Le Mouvement pour l’Emancipation du Niger va reprendre le combat et les attaques qu’elle mène contre les industries installées dans la région pétrolifère du Delta du Niger à compter de samedi. La principale faction rebelle du Nigeria a levé jeudi le cessez-le-feu qu’il s’était imposé fin juin. Les déclarations du Premier ministre anglais Gordon Brown semblent être à l’origine de ce revirement.
La trève est terminée dans le Delta du Niger. Le Mouvement pour l’Emancipation du Niger (MEND), l’organisation rebelle la plus importante du Nigeria, a déclaré jeudi la fin du cessez-le-feu unilatéral décrété le 24 juin dernier. La rébellion a parlé d’une « reprise des hostilités » samedi 12 juillet dès minuit, dans un communiqué de presse. Le mouvement entend lutter pour une meilleure redistribution des revenus du pétrole aux populations du Delta du Niger. Ils sont évalués à 20, 2 milliards de dollars (2,34 trillions de nairas) par le gouvernement fédéral. Une manne dont le Delta du Niger, région du Sud du Nigeria qui concentre les ressources pétrolières du pays, ne profite pas beaucoup. La majorité de la population y vit avec moins d’un dollar par jour.

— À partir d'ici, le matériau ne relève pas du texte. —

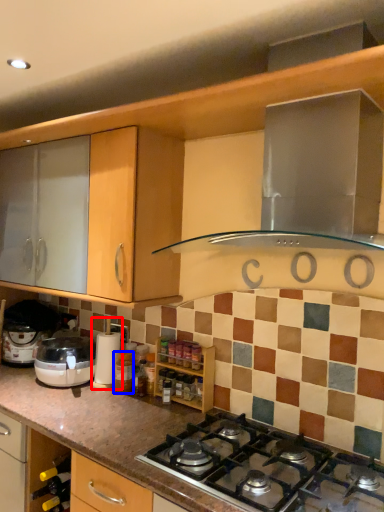 Question: Which object appears farthest to the camera in this image, coffee machine (highlighted by a red box) or bottle (highlighted by a blue box)?

Choices:
 (A) coffee machine
 (B) bottle

Answer: (A) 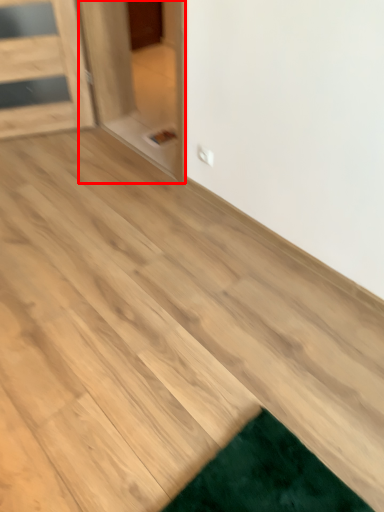 Question: Observing the image, what is the correct spatial positioning of glass door (annotated by the red box) in reference to plywood?

Choices:
 (A) right
 (B) left

Answer: (A)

Le MEND a également menacé les intérêts de la Grande-Bretagne et les ressortissants britanniques vivant au Nigeria. Cet avertissement survient au lendemain des déclarations de Gordon Brown, le Premier ministre anglais qui, en marge du G8, a proposé au gouvernement nigérian une aide militaire pour combattre les violences récurrentes dans le Delta du Niger. Lors d’une entrevue avec le président nigérian Umaru Yar’adua, il a dit vouloir « lutter contre l’anarchie dans la zone et aider le Nigeria à exploiter au mieux son potentiel pétrolifère ».
Un Delta sous tension
Le Delta est le théâtre d’attaques régulières qui s’intensifient depuis deux ans. La majorité d’entre elles sont revendiquées par le MEND. Le mois dernier, la plus grande installation off-shore, située au Bonga, à 120 km des côtes nigériannes, a été la cible de ces rebelles. Elle produit 200 000 barils par jour. Le groupe néerlandais Shell, propriétaire de ces oléoducs, a suspendu temporairement sa production en signe de protestation. Quelques jours plus tard, le 24 juin, les miliciens ont décrété une trêve « pour donner une nouvelle chance à la paix ». Les propos de Gordon Brown semblent avoir été perçus comme une provocation. La rébellion n’entend pas en rester là. Le MEND s’est déclaré prêt à « ruiner l’industrie du pétrole ».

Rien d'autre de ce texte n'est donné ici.